Народний сад (парк ім. Шевченка)

Der Volksgarten gilt als ältester Park der Stadt. Er wurde in den 1830er-Jahren nach den Skizzen des Architekten Andreas Mikulicz und des Ingenieurs Adolf Marin auf ca. 16ha am Stadtrand angelegt. Nach dem Vorbild der Wiener Gartenanlagen pflanzten die Planer im Volksgarten nicht nur einheimische Bäume an, sondern auch exotische Baumarten. Insgesamt wurden 35.000 unterschiedliche Bäume und Büsche nach Czernowitz transportiert und hier eingesetzt. Anlässlich des 25. Hochzeitsjubiläums des Kaiserpaars wurde im April 1875 die sogenannte „Kaisereiche“ eingeweiht. Eine der größten Attraktionen des Volksgartens war der Botanische Garten und der Kursalon.
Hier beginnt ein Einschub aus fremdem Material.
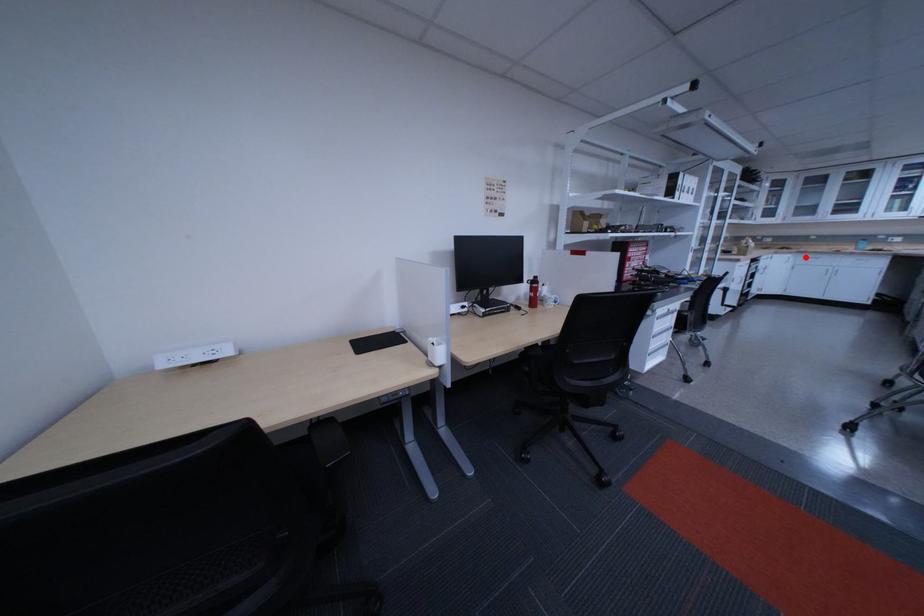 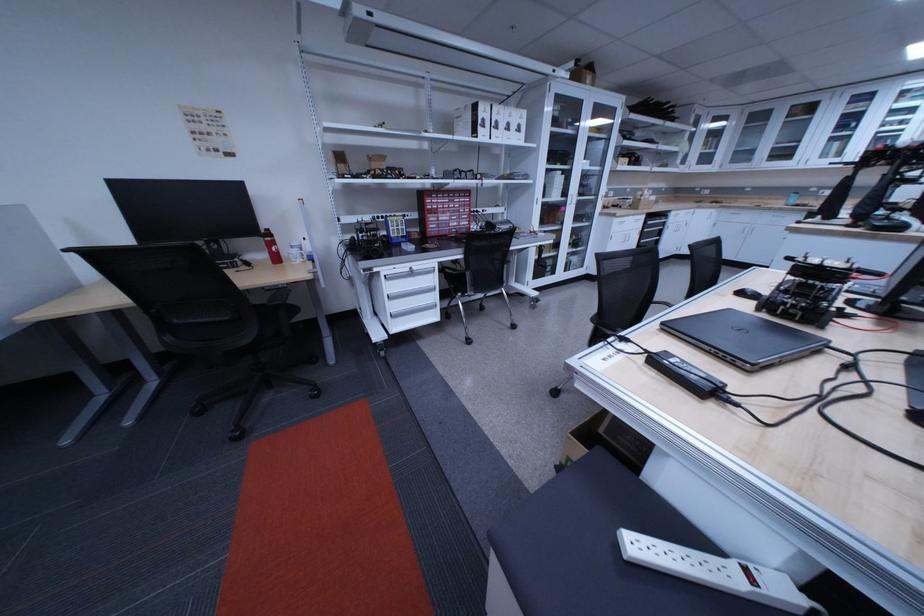 Locate, in the second image, the point that corresponds to the highlighted location in the first image.

(728, 212) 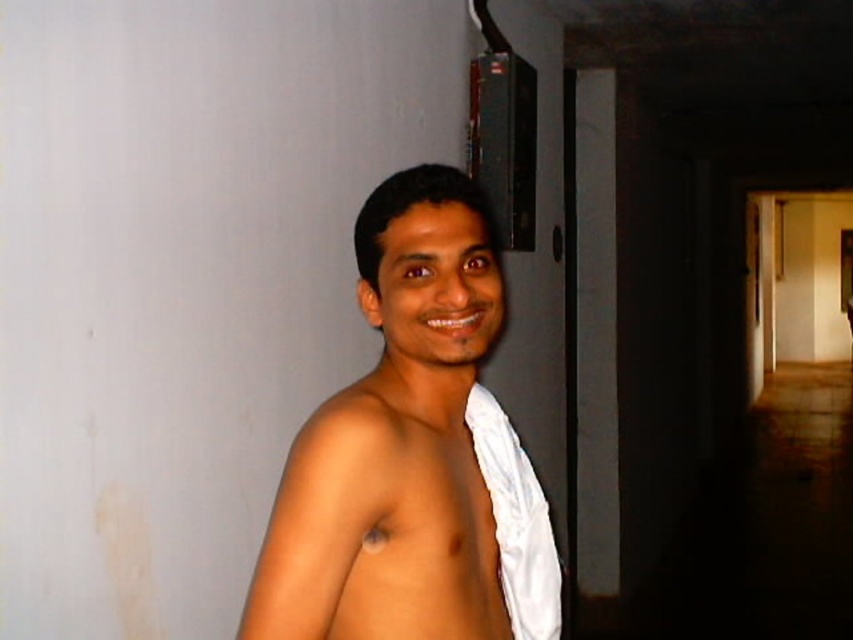 Question: Is white cloth at center wider than white cloth at right?

Choices:
 (A) no
 (B) yes

Answer: (B)

Question: Does white cloth at center appear on the left side of white cloth at right?

Choices:
 (A) no
 (B) yes

Answer: (B)

Question: Does white cloth at center have a larger size compared to white cloth at right?

Choices:
 (A) no
 (B) yes

Answer: (B) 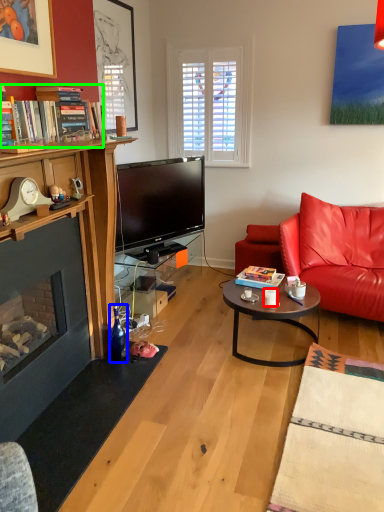 Question: Which object is positioned closest to coffee cup (highlighted by a red box)? Select from bottle (highlighted by a blue box) and book (highlighted by a green box).

Choices:
 (A) bottle
 (B) book

Answer: (A) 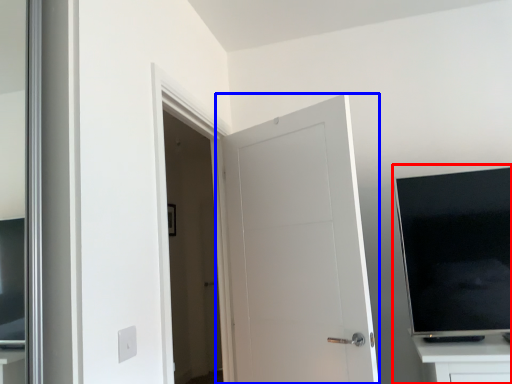 Question: Which point is closer to the camera, entertainment center (highlighted by a red box) or door (highlighted by a blue box)?

Choices:
 (A) entertainment center
 (B) door

Answer: (A) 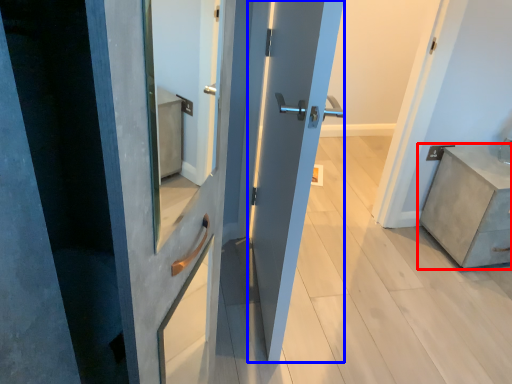 Question: Which object appears closest to the camera in this image, chest of drawers (highlighted by a red box) or door (highlighted by a blue box)?

Choices:
 (A) chest of drawers
 (B) door

Answer: (B) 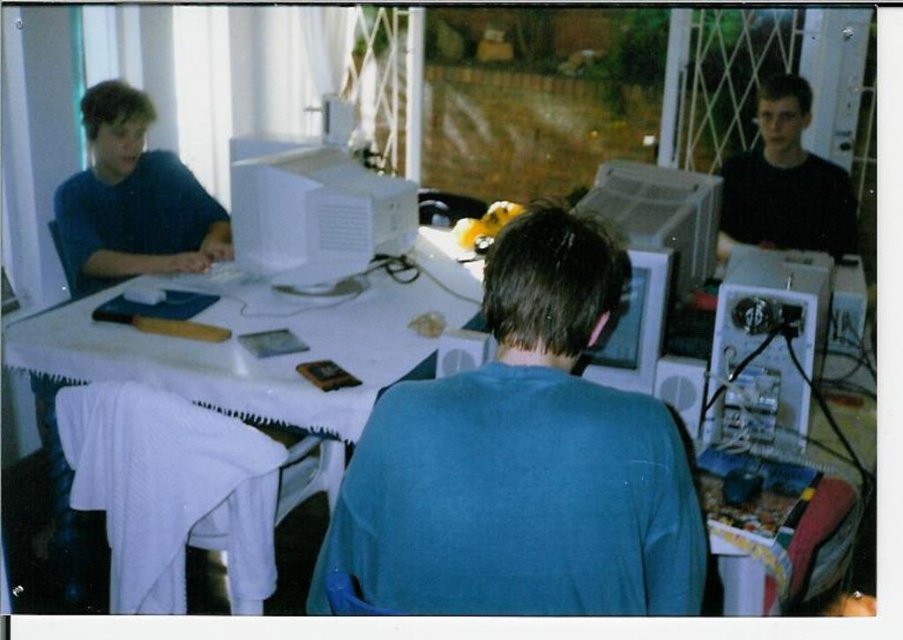 Question: Among these objects, which one is nearest to the camera?

Choices:
 (A) matte white monitor at center
 (B) dark blue shirt at left
 (C) black matte shirt at upper right

Answer: (A)

Question: Which object appears closest to the camera in this image?

Choices:
 (A) white cloth-covered table at center
 (B) matte plastic monitor at center
 (C) dark blue shirt at left
 (D) blue matte shirt at center

Answer: (D)

Question: Which of the following is the farthest from the observer?

Choices:
 (A) (649, 292)
 (B) (299, 177)

Answer: (B)

Question: Is metallic silver computer at right above matte white monitor at center?

Choices:
 (A) no
 (B) yes

Answer: (A)

Question: Can you confirm if white plastic desktop computer at center is thinner than matte white monitor at center?

Choices:
 (A) no
 (B) yes

Answer: (A)

Question: Is white plastic desktop computer at center thinner than metallic silver computer at right?

Choices:
 (A) no
 (B) yes

Answer: (A) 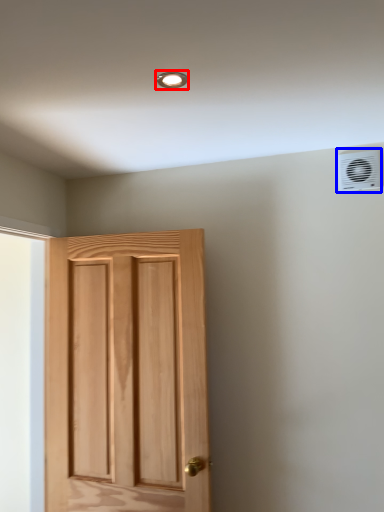 Question: Which object appears farthest to the camera in this image, light fixture (highlighted by a red box) or air conditioning (highlighted by a blue box)?

Choices:
 (A) light fixture
 (B) air conditioning

Answer: (B) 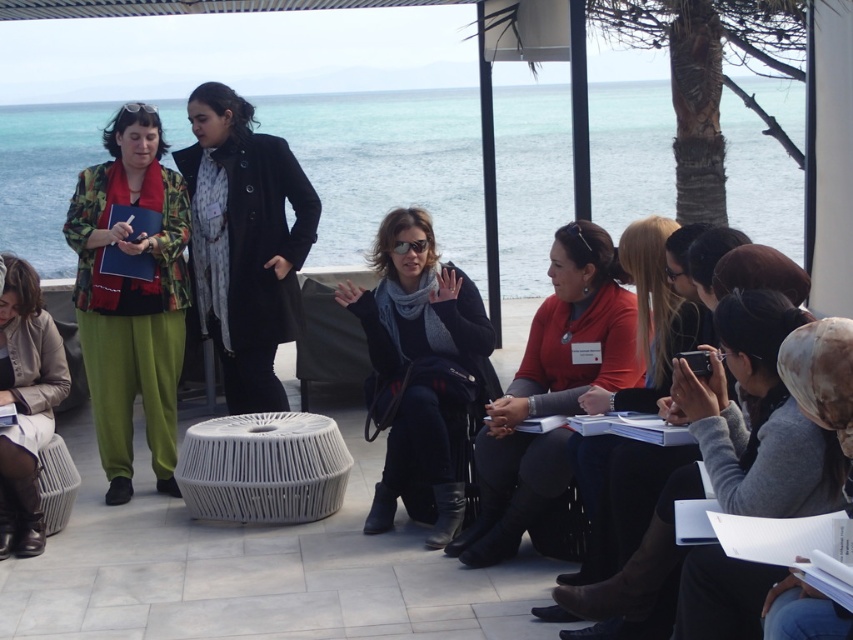 You are organizing a group photo and need to arrange the participants based on their sweater widths. If you have to place the gray knit sweater at lower right and the matte orange sweater at center in a line from narrowest to widest, which order should they be placed in?

The gray knit sweater at lower right should come first, followed by the matte orange sweater at center since the gray knit sweater at lower right is narrower than the matte orange sweater at center.

Looking at this image, you are standing at the point with coordinates point (839, 461) and want to move towards the point with coordinates point (543, 339). Which direction should you move in to get closer to the second point?

Since point (839, 461) is closer to the viewer than point (543, 339), you should move forward to get closer to the second point. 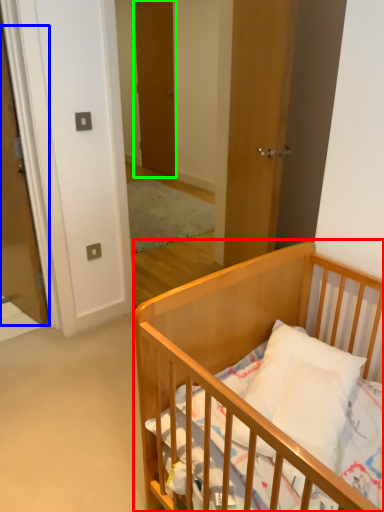 Question: Which object is positioned farthest from infant bed (highlighted by a red box)? Select from door (highlighted by a blue box) and door (highlighted by a green box).

Choices:
 (A) door
 (B) door

Answer: (B) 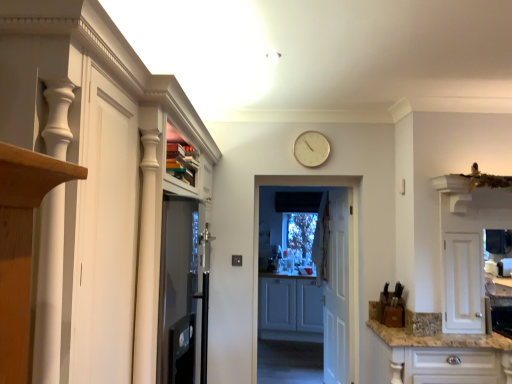 Question: Is white glossy cabinet at left, which is the 3th cabinetry in back-to-front order, smaller than white wooden door at center, the 1th door when ordered from back to front?

Choices:
 (A) no
 (B) yes

Answer: (A)

Question: Is white glossy cabinet at left, arranged as the third cabinetry when viewed from the right, aimed at white wooden door at center, which is the second door from left to right?

Choices:
 (A) no
 (B) yes

Answer: (A)

Question: From a real-world perspective, is white glossy cabinet at left, the 1th cabinetry in the front-to-back sequence, under white wooden door at center, which is counted as the second door, starting from the front?

Choices:
 (A) yes
 (B) no

Answer: (B)

Question: From the image's perspective, is white glossy cabinet at left, the 1th cabinetry in the front-to-back sequence, located beneath white wooden door at center, which is counted as the second door, starting from the front?

Choices:
 (A) no
 (B) yes

Answer: (A)

Question: Can you confirm if white glossy cabinet at left, which is the 3th cabinetry in back-to-front order, is positioned to the right of white wooden door at center, which appears as the first door when viewed from the right?

Choices:
 (A) yes
 (B) no

Answer: (B)

Question: Based on their positions, is white glossy cabinet at lower right, acting as the second cabinetry starting from the back, located to the left or right of white wooden door at center, which is counted as the second door, starting from the front?

Choices:
 (A) left
 (B) right

Answer: (B)

Question: Is white glossy cabinet at lower right, acting as the second cabinetry starting from the back, inside the boundaries of white wooden door at center, which is counted as the second door, starting from the front, or outside?

Choices:
 (A) outside
 (B) inside

Answer: (A)

Question: Considering the positions of white glossy cabinet at lower right, the third cabinetry positioned from the left, and white wooden door at center, the 1th door when ordered from back to front, in the image, is white glossy cabinet at lower right, the third cabinetry positioned from the left, bigger or smaller than white wooden door at center, the 1th door when ordered from back to front,?

Choices:
 (A) big
 (B) small

Answer: (A)

Question: Does point (482, 354) appear closer or farther from the camera than point (332, 314)?

Choices:
 (A) closer
 (B) farther

Answer: (A)

Question: From their relative heights in the image, would you say white glossy cabinet at lower right, acting as the second cabinetry starting from the back, is taller or shorter than white plastic clock at upper center?

Choices:
 (A) short
 (B) tall

Answer: (B)

Question: Would you say white glossy cabinet at lower right, positioned as the second cabinetry in front-to-back order, is to the left or to the right of white plastic clock at upper center in the picture?

Choices:
 (A) right
 (B) left

Answer: (A)

Question: In the image, is white glossy cabinet at lower right, which is the 1th cabinetry from right to left, positioned in front of or behind white plastic clock at upper center?

Choices:
 (A) behind
 (B) front

Answer: (B)

Question: Considering the positions of point (430, 372) and point (315, 130), is point (430, 372) closer or farther from the camera than point (315, 130)?

Choices:
 (A) closer
 (B) farther

Answer: (A)

Question: From their relative heights in the image, would you say white plastic clock at upper center is taller or shorter than white glossy cabinet at left, the 1th cabinetry in the front-to-back sequence?

Choices:
 (A) short
 (B) tall

Answer: (A)

Question: Would you say white plastic clock at upper center is inside or outside white glossy cabinet at left, arranged as the third cabinetry when viewed from the right?

Choices:
 (A) inside
 (B) outside

Answer: (B) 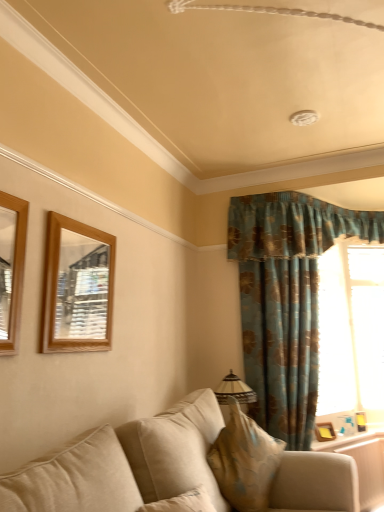 At what (x,y) coordinates should I click in order to perform the action: click on wooden frame at lower right. Please return your answer as a coordinate pair (x, y). This screenshot has height=512, width=384. Looking at the image, I should click on (350, 439).

Identify the location of wooden picture frame at right, marked as the 1th picture frame in a bottom-to-top arrangement. 361,421.

Locate an element on the screen. The height and width of the screenshot is (512, 384). wooden mirror at upper left, which appears as the 3th picture frame when viewed from the back is located at coordinates (77, 287).

You are a GUI agent. You are given a task and a screenshot of the screen. Output one action in this format:
    pyautogui.click(x=<x>, y=<y>)
    Task: Click on the wooden mirror at left, the fourth picture frame when ordered from right to left
    This screenshot has width=384, height=512.
    Given the screenshot: What is the action you would take?
    pyautogui.click(x=11, y=268)

Measure the distance between beige fabric pillow at lower center and wooden picture frame at right, arranged as the fourth picture frame when viewed from the top.

beige fabric pillow at lower center and wooden picture frame at right, arranged as the fourth picture frame when viewed from the top, are 1.67 meters apart.

Which is nearer, [226,432] or [363,416]?

The point [226,432] is closer to the camera.

From the picture: Does beige fabric pillow at lower center contain wooden picture frame at right, the 1th picture frame positioned from the back?

No, wooden picture frame at right, the 1th picture frame positioned from the back, is located outside of beige fabric pillow at lower center.

Can you confirm if beige fabric pillow at lower center is shorter than wooden picture frame at right, arranged as the first picture frame when viewed from the right?

In fact, beige fabric pillow at lower center may be taller than wooden picture frame at right, arranged as the first picture frame when viewed from the right.

From the image's perspective, between matte beige lampshade at center and wooden mirror at left, the 1th picture frame from the front, which one is located above?

wooden mirror at left, the 1th picture frame from the front.

From the matte beige lampshade at center, count the 2nd picture frame to the left and point to it. Please provide its 2D coordinates.

[(11, 268)]

Considering the sizes of objects matte beige lampshade at center and wooden mirror at left, the fourth picture frame when ordered from right to left, in the image provided, who is smaller, matte beige lampshade at center or wooden mirror at left, the fourth picture frame when ordered from right to left,?

With smaller size is wooden mirror at left, the fourth picture frame when ordered from right to left.

From a real-world perspective, does teal floral fabric curtain at right stand above wooden frame at lower right?

Yes, from a real-world perspective, teal floral fabric curtain at right is above wooden frame at lower right.

Would you say wooden frame at lower right is part of teal floral fabric curtain at right's contents?

Actually, wooden frame at lower right is outside teal floral fabric curtain at right.

Is teal floral fabric curtain at right facing towards wooden frame at lower right?

No, teal floral fabric curtain at right is not aimed at wooden frame at lower right.

Does beige fabric pillow at lower center appear on the left side of wooden mirror at left, the 1th picture frame from the front?

No.

How different are the orientations of beige fabric pillow at lower center and wooden mirror at left, arranged as the first picture frame when viewed from the left, in degrees?

They differ by 30.6 degrees in their facing directions.

From the image's perspective, would you say beige fabric pillow at lower center is positioned over wooden mirror at left, arranged as the first picture frame when viewed from the left?

No, from the image's perspective, beige fabric pillow at lower center is not above wooden mirror at left, arranged as the first picture frame when viewed from the left.

Between beige fabric pillow at lower center and wooden mirror at left, arranged as the fourth picture frame when viewed from the back, which one has smaller width?

With smaller width is wooden mirror at left, arranged as the fourth picture frame when viewed from the back.

From the beige fabric pillow at lower center, count 1st picture frames backward and point to it. Please provide its 2D coordinates.

[(77, 287)]

Considering the sizes of beige fabric pillow at lower center and wooden mirror at upper left, which appears as the 3th picture frame when viewed from the back, in the image, is beige fabric pillow at lower center wider or thinner than wooden mirror at upper left, which appears as the 3th picture frame when viewed from the back,?

Clearly, beige fabric pillow at lower center has more width compared to wooden mirror at upper left, which appears as the 3th picture frame when viewed from the back.

Can you tell me how much beige fabric pillow at lower center and wooden mirror at upper left, which appears as the 3th picture frame when viewed from the back, differ in facing direction?

They differ by 31 degrees in their facing directions.

How many degrees apart are the facing directions of wooden frame at lower right and beige fabric pillow at lower center?

There is a 58.5-degree angle between the facing directions of wooden frame at lower right and beige fabric pillow at lower center.

Is wooden frame at lower right in contact with beige fabric pillow at lower center?

No, wooden frame at lower right is not making contact with beige fabric pillow at lower center.

Looking at this image, based on their positions, is wooden frame at lower right located to the left or right of beige fabric pillow at lower center?

wooden frame at lower right is to the right of beige fabric pillow at lower center.

Which is behind, point (372, 425) or point (235, 451)?

The point (372, 425) is more distant.

Locate an element on the screen. picture frame that is the 1st object to the left of the teal floral fabric curtain at right, starting at the anchor is located at coordinates (77, 287).

Based on their positions, is teal floral fabric curtain at right located to the left or right of wooden mirror at upper left, positioned as the second picture frame in left-to-right order?

In the image, teal floral fabric curtain at right appears on the right side of wooden mirror at upper left, positioned as the second picture frame in left-to-right order.

From the image's perspective, which is above, teal floral fabric curtain at right or wooden mirror at upper left, positioned as the second picture frame in left-to-right order?

From the image's view, wooden mirror at upper left, positioned as the second picture frame in left-to-right order, is above.

Considering the relative sizes of teal floral fabric curtain at right and wooden mirror at upper left, which appears as the second picture frame when viewed from the front, in the image provided, is teal floral fabric curtain at right thinner than wooden mirror at upper left, which appears as the second picture frame when viewed from the front,?

In fact, teal floral fabric curtain at right might be wider than wooden mirror at upper left, which appears as the second picture frame when viewed from the front.

Identify the location of picture frame that is the 2nd one when counting downward from the beige fabric pillow at lower center (from the image's perspective). The height and width of the screenshot is (512, 384). (361, 421).

I want to click on lamp below the wooden mirror at left, the 1th picture frame from the front (from a real-world perspective), so click(x=234, y=394).

Based on the photo, looking at the image, which one is located closer to beige fabric pillow at lower center, wooden frame at lower right or wooden picture frame at lower right, positioned as the 2th picture frame in bottom-to-top order?

wooden frame at lower right is closer to beige fabric pillow at lower center.

Considering their positions, is wooden mirror at left, arranged as the first picture frame when viewed from the left, positioned further to beige fabric couch at lower center than wooden mirror at upper left, the second picture frame when ordered from top to bottom?

wooden mirror at left, arranged as the first picture frame when viewed from the left, lies further to beige fabric couch at lower center than the other object.

Which object lies further to the anchor point wooden picture frame at right, marked as the 1th picture frame in a bottom-to-top arrangement, wooden mirror at left, which is counted as the fourth picture frame, starting from the bottom, or beige fabric pillow at lower center?

wooden mirror at left, which is counted as the fourth picture frame, starting from the bottom.

Looking at the image, which one is located closer to transparent glass window at right, beige fabric couch at lower center or matte beige lampshade at center?

matte beige lampshade at center lies closer to transparent glass window at right than the other object.

Based on their spatial positions, is transparent glass window at right or beige fabric couch at lower center closer to wooden mirror at left, which appears as the 1th picture frame when viewed from the top?

Among the two, beige fabric couch at lower center is located nearer to wooden mirror at left, which appears as the 1th picture frame when viewed from the top.

Looking at the image, which one is located further to teal floral fabric curtain at right, wooden frame at lower right or wooden picture frame at lower right, the 3th picture frame positioned from the left?

wooden picture frame at lower right, the 3th picture frame positioned from the left, is positioned further to the anchor teal floral fabric curtain at right.

Which object lies nearer to the anchor point transparent glass window at right, wooden picture frame at lower right, the 3th picture frame from the front, or wooden frame at lower right?

Based on the image, wooden frame at lower right appears to be nearer to transparent glass window at right.

Looking at the image, which one is located closer to beige fabric pillow at lower center, transparent glass window at right or beige fabric couch at lower center?

The object closer to beige fabric pillow at lower center is beige fabric couch at lower center.

Where is `pillow between beige fabric couch at lower center and matte beige lampshade at center in the front-back direction`? pillow between beige fabric couch at lower center and matte beige lampshade at center in the front-back direction is located at coordinates (244, 461).

The height and width of the screenshot is (512, 384). Find the location of `lamp situated between wooden mirror at left, the 1th picture frame from the front, and wooden frame at lower right from left to right`. lamp situated between wooden mirror at left, the 1th picture frame from the front, and wooden frame at lower right from left to right is located at coordinates (234, 394).

Find the location of a particular element. Image resolution: width=384 pixels, height=512 pixels. curtain located between wooden mirror at upper left, positioned as the second picture frame in left-to-right order, and wooden frame at lower right in the left-right direction is located at coordinates (286, 298).

In order to click on picture frame between beige fabric couch at lower center and wooden mirror at upper left, the third picture frame in the bottom-to-top sequence, in the front-back direction in this screenshot , I will do `click(11, 268)`.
Народний сад (парк ім. Шевченка)
Straßen & Plätze
erbaut
1836 - 1840

1899 wurde auf der sogenannten Schützenhöhe anlässlich des 50-jährigen Regierungsjubiläums eine Kaiserstatue aus Zement eingeweiht. Nach der Machtübernahme durch die rumänische Regierung 1918 verschwand die Kaiserstatue. Am 17. Oktober 1897 wurde im Volksgarten auch ein Denkmal für den ersten Rektor der Czernowitzer Universität Constantin Tomaszczuk enthüllt. Das Tomaszczuk-Denkmal wurde später von den Sowjets entfernt. Für die Weiterentwicklung des Volksgartens und seine Umgestaltung zwischen 1900 und 1908 waren die Garteninspektoren Anton Piotrowski und Dr. Karl Bauer verantwortlich. Auf ihre Initiative hin entstanden im Volksgarten Fahrradwege, ein Teich, ein Kinderspielplatz, der im Winter zum Eislaufplatz umgestaltet wurde, und das öffentliche Sommerbad Dianenbad. Die zwei wichtigsten Alleen des Gartens wurden mit Bänken ausgestattet.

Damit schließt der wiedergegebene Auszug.